WHAT IS NEEDED:
Would you return, word for word, the lines of the data below from the line with "Les villas, les" through the line with "Voyage d'une famille à St-Gilles en 1900.", and no others?

[Transcribed page contents]

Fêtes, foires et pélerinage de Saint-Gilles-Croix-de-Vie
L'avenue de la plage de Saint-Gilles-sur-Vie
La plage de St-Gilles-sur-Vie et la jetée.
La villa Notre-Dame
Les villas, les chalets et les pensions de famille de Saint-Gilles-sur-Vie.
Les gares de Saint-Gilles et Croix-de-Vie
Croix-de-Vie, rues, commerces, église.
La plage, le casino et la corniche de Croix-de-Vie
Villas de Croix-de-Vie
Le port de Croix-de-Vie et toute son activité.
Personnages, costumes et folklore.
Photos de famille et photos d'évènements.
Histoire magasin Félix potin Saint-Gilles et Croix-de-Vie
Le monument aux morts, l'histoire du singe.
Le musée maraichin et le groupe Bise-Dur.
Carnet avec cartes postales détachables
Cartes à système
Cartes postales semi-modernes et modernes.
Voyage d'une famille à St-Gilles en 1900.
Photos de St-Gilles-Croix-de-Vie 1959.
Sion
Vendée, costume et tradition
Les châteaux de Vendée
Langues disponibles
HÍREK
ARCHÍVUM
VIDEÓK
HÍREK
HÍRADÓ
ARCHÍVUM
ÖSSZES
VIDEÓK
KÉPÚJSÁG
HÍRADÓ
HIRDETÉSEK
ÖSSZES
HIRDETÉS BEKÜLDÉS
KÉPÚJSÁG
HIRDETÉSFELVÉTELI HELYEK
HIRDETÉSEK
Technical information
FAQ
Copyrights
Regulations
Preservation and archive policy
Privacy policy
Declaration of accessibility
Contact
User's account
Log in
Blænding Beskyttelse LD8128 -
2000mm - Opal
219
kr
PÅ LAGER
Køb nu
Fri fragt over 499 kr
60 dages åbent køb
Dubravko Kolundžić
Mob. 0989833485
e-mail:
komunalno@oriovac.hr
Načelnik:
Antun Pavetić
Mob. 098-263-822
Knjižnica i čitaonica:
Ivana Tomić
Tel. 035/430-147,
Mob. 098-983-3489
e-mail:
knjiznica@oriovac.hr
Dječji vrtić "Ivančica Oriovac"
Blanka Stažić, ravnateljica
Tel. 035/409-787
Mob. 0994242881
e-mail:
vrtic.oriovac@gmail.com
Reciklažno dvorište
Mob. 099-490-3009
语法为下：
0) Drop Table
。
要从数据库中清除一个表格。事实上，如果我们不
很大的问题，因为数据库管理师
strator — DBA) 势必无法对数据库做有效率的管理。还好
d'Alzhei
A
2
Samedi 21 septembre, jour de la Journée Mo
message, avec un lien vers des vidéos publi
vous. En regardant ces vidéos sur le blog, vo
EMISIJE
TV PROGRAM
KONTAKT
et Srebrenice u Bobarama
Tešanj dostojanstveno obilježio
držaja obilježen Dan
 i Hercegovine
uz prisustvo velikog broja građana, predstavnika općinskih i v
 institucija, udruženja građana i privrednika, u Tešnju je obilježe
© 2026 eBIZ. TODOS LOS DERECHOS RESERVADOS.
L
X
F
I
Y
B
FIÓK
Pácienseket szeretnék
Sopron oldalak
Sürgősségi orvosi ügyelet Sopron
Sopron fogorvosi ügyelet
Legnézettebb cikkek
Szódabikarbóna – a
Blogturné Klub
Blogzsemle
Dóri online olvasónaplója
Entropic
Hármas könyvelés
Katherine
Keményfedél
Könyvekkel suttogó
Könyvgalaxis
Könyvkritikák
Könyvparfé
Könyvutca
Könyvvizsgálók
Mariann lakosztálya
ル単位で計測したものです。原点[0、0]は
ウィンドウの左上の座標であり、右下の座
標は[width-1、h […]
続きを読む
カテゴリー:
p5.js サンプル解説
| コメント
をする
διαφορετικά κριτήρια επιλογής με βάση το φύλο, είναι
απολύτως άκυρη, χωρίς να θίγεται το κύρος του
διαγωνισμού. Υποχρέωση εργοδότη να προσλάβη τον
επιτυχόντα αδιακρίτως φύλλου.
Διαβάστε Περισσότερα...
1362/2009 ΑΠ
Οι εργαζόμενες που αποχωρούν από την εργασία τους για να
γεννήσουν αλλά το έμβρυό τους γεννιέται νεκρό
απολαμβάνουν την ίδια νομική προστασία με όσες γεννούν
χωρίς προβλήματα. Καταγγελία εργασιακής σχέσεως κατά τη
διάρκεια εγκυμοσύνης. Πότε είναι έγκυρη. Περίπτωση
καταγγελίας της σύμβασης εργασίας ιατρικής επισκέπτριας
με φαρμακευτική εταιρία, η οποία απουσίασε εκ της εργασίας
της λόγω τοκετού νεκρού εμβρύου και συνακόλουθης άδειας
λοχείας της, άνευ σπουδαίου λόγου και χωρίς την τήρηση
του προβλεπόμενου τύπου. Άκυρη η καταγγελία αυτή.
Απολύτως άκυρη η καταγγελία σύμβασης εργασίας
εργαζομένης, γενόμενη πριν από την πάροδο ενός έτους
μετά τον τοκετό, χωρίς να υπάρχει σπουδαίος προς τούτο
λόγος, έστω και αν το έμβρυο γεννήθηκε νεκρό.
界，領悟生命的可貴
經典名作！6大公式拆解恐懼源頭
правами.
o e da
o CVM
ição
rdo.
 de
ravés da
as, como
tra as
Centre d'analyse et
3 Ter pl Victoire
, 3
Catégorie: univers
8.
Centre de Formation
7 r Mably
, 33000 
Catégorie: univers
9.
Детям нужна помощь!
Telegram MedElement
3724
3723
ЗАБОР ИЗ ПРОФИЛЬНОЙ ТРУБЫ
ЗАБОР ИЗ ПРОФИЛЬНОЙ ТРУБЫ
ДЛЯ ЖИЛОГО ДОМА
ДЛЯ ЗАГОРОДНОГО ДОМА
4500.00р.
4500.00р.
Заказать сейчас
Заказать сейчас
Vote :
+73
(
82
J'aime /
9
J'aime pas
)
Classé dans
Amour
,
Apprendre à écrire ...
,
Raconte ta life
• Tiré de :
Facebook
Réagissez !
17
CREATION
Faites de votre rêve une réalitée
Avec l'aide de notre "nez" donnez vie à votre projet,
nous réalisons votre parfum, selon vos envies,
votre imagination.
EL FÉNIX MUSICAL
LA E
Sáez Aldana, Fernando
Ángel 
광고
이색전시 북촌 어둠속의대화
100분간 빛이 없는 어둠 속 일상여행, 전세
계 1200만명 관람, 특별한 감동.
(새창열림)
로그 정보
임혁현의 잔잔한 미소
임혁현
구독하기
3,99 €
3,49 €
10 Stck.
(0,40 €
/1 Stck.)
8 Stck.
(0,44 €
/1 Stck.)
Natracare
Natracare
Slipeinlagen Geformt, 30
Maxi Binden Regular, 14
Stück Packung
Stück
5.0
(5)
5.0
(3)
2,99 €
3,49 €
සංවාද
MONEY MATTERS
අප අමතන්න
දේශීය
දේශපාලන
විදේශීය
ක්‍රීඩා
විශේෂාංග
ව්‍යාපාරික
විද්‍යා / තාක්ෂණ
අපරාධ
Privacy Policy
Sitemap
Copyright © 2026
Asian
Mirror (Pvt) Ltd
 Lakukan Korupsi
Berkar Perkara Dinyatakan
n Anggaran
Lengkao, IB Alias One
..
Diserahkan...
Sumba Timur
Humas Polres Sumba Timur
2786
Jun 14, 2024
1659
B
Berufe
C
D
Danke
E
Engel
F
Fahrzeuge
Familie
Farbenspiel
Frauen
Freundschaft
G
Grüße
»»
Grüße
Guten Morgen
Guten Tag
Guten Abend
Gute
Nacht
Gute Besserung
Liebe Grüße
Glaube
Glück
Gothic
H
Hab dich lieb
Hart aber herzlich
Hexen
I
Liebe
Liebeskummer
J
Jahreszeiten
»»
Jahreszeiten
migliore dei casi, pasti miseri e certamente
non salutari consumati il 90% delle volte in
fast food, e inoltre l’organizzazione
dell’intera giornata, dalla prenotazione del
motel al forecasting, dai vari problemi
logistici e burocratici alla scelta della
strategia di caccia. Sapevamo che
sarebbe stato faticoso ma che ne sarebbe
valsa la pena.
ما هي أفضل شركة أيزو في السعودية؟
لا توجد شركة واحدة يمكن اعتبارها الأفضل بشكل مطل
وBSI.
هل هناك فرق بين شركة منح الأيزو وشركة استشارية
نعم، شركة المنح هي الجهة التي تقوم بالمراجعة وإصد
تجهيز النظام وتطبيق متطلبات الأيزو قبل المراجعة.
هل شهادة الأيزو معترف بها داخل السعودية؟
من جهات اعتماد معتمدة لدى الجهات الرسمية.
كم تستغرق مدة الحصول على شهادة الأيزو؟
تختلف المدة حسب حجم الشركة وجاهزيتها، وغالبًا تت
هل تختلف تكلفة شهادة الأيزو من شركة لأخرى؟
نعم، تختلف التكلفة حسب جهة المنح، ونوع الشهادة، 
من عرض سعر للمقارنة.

RESPONSE TO THE TASK:
Les villas, les chalets et les pensions de famille de Saint-Gilles-sur-Vie.
Les gares de Saint-Gilles et Croix-de-Vie
Croix-de-Vie, rues, commerces, église.
La plage, le casino et la corniche de Croix-de-Vie
Villas de Croix-de-Vie
Le port de Croix-de-Vie et toute son activité.
Personnages, costumes et folklore.
Photos de famille et photos d'évènements.
Histoire magasin Félix potin Saint-Gilles et Croix-de-Vie
Le monument aux morts, l'histoire du singe.
Le musée maraichin et le groupe Bise-Dur.
Carnet avec cartes postales détachables
Cartes à système
Cartes postales semi-modernes et modernes.
Voyage d'une famille à St-Gilles en 1900.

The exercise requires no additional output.